:: Exercise inputs ::
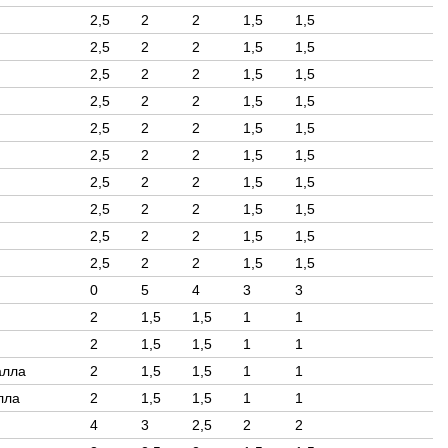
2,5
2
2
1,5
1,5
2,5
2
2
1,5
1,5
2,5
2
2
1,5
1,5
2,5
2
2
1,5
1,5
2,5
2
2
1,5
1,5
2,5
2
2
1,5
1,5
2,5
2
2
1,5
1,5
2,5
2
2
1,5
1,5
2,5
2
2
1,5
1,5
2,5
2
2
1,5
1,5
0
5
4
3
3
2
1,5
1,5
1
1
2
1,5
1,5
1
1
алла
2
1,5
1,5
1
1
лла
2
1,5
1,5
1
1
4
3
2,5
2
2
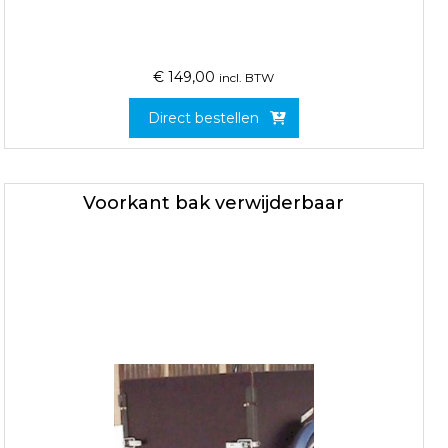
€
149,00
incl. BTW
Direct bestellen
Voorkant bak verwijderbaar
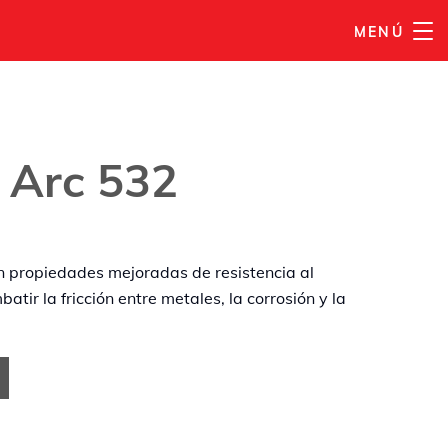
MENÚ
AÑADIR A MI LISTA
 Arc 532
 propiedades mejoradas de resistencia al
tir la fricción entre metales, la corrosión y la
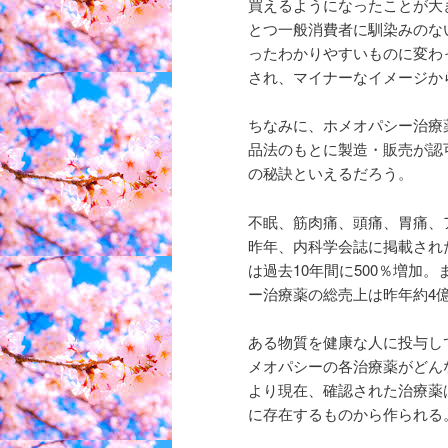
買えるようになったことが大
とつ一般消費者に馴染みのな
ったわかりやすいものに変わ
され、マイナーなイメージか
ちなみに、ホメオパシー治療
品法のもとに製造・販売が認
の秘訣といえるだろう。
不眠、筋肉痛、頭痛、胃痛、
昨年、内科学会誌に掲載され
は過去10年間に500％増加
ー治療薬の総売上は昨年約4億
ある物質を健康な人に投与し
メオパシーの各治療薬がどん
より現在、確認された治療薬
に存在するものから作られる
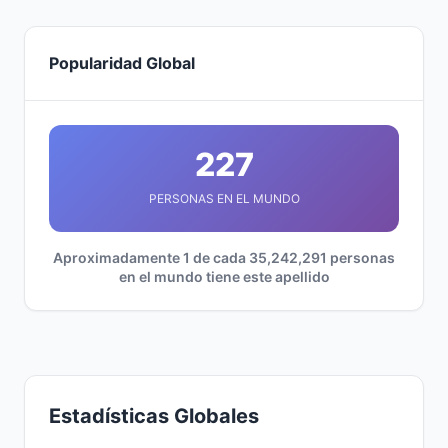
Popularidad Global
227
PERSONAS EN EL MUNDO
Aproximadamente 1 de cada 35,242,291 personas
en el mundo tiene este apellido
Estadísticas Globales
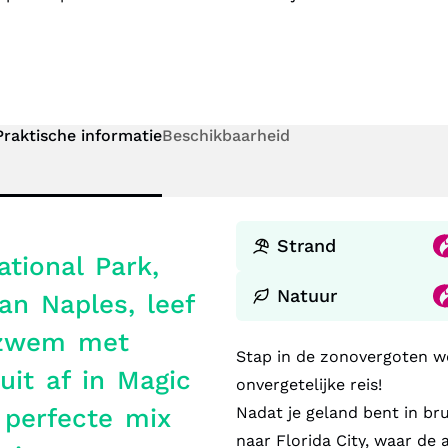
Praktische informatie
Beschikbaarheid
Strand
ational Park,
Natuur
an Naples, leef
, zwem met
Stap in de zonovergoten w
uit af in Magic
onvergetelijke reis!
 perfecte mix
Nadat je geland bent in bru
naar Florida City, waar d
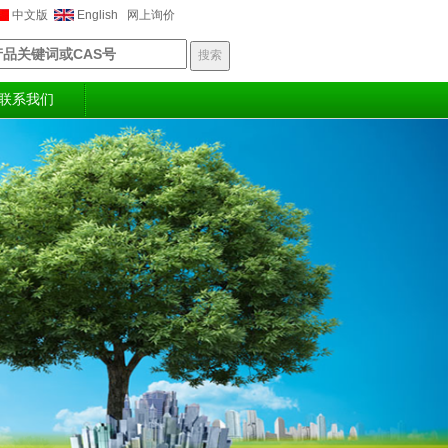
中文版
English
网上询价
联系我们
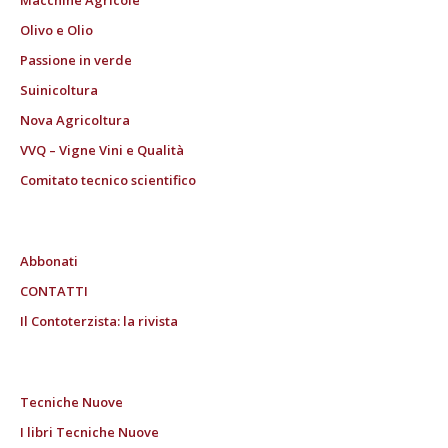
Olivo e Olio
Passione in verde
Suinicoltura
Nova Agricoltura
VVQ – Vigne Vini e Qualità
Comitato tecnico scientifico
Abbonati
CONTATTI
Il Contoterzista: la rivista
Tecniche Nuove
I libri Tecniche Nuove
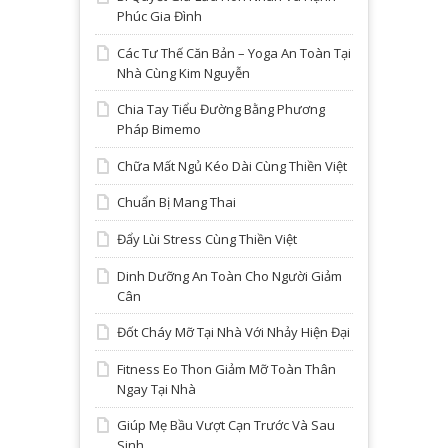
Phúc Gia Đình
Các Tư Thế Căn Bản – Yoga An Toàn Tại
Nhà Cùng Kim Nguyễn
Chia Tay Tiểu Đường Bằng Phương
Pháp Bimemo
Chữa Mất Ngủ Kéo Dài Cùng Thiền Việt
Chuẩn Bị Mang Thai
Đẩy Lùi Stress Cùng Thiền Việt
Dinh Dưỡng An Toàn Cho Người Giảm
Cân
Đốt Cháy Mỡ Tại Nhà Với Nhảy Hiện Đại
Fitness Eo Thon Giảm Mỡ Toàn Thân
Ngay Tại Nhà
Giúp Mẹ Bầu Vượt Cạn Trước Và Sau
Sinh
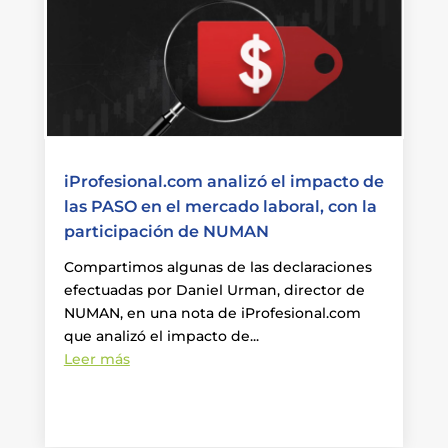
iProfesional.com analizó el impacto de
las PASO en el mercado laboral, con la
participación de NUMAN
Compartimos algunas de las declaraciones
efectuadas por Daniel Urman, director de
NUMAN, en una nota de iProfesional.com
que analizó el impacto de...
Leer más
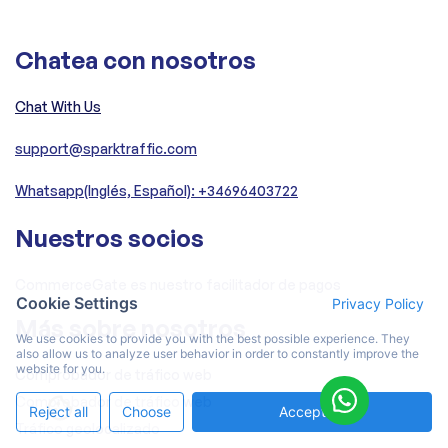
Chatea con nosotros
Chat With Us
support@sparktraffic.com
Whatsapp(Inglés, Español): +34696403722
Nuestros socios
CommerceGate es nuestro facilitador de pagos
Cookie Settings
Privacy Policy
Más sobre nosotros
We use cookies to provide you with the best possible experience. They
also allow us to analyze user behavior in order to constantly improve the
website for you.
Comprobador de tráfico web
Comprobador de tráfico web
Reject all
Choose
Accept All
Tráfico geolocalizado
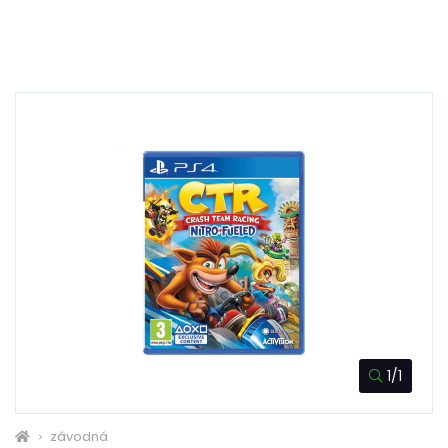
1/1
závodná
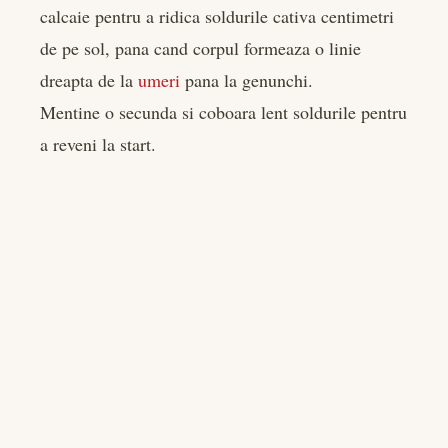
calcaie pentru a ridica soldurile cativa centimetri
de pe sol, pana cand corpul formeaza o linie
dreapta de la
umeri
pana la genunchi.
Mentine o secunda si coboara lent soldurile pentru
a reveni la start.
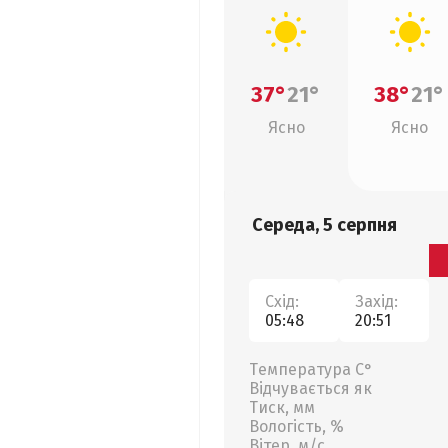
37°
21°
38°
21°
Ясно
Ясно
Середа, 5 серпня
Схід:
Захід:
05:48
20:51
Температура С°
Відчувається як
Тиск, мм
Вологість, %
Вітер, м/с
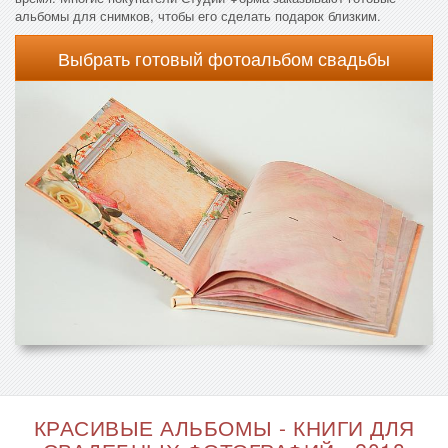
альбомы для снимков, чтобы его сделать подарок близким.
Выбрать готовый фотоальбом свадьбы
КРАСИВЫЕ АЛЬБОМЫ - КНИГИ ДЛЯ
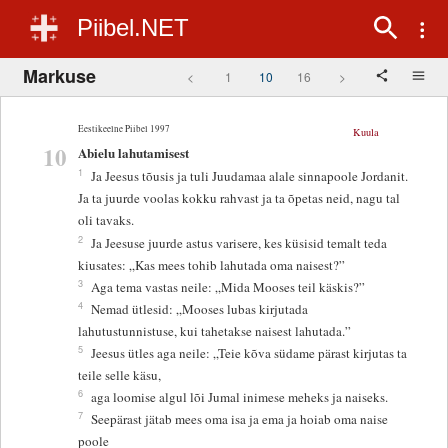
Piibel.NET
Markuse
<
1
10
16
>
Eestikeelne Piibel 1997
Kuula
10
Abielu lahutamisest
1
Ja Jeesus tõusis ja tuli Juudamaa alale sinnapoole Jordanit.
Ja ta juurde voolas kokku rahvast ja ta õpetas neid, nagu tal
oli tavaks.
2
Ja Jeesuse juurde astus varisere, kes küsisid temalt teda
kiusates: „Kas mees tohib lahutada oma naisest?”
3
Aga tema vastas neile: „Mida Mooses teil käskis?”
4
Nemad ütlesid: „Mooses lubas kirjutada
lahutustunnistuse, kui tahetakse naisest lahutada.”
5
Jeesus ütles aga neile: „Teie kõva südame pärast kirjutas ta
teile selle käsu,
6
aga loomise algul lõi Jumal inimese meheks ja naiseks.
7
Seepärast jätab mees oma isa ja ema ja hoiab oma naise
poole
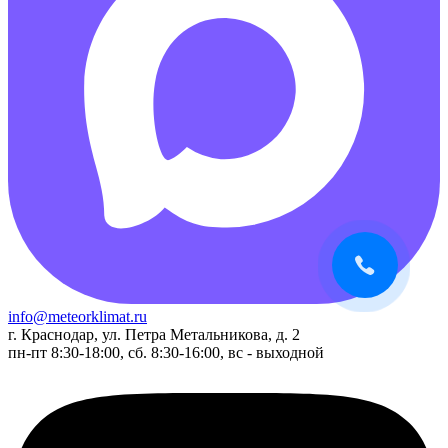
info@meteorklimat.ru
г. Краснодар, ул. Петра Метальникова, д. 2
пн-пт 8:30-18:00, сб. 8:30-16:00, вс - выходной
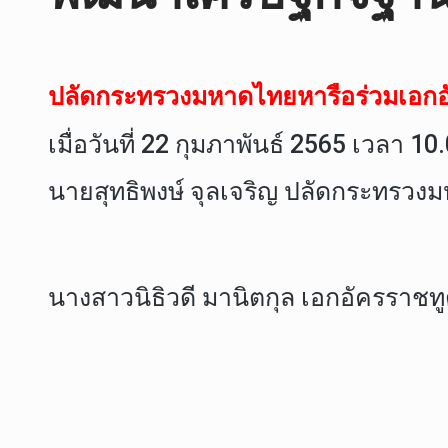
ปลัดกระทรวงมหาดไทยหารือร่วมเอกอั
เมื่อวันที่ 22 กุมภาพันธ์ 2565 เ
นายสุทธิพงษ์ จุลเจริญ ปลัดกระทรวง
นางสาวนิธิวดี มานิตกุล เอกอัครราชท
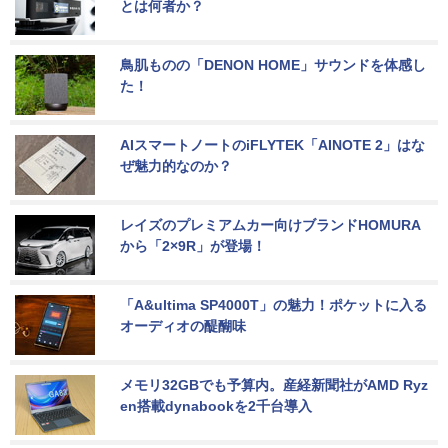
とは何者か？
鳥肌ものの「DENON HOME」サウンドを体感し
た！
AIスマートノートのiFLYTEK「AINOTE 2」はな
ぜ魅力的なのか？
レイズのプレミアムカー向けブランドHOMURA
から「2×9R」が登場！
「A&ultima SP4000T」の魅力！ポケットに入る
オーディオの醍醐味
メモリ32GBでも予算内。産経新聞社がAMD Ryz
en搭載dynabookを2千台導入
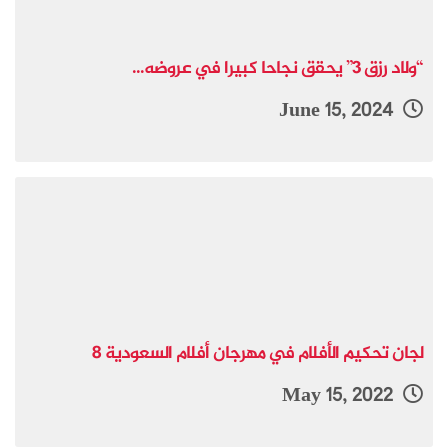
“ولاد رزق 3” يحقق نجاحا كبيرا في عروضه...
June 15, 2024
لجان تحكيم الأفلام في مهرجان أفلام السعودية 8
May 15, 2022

:: Exercise requirements ::
Each line in the listing above that includes "iProfesional" is to be copied.

:: Result below ::
iProfesional.com analizó el impacto de
NUMAN, en una nota de iProfesional.com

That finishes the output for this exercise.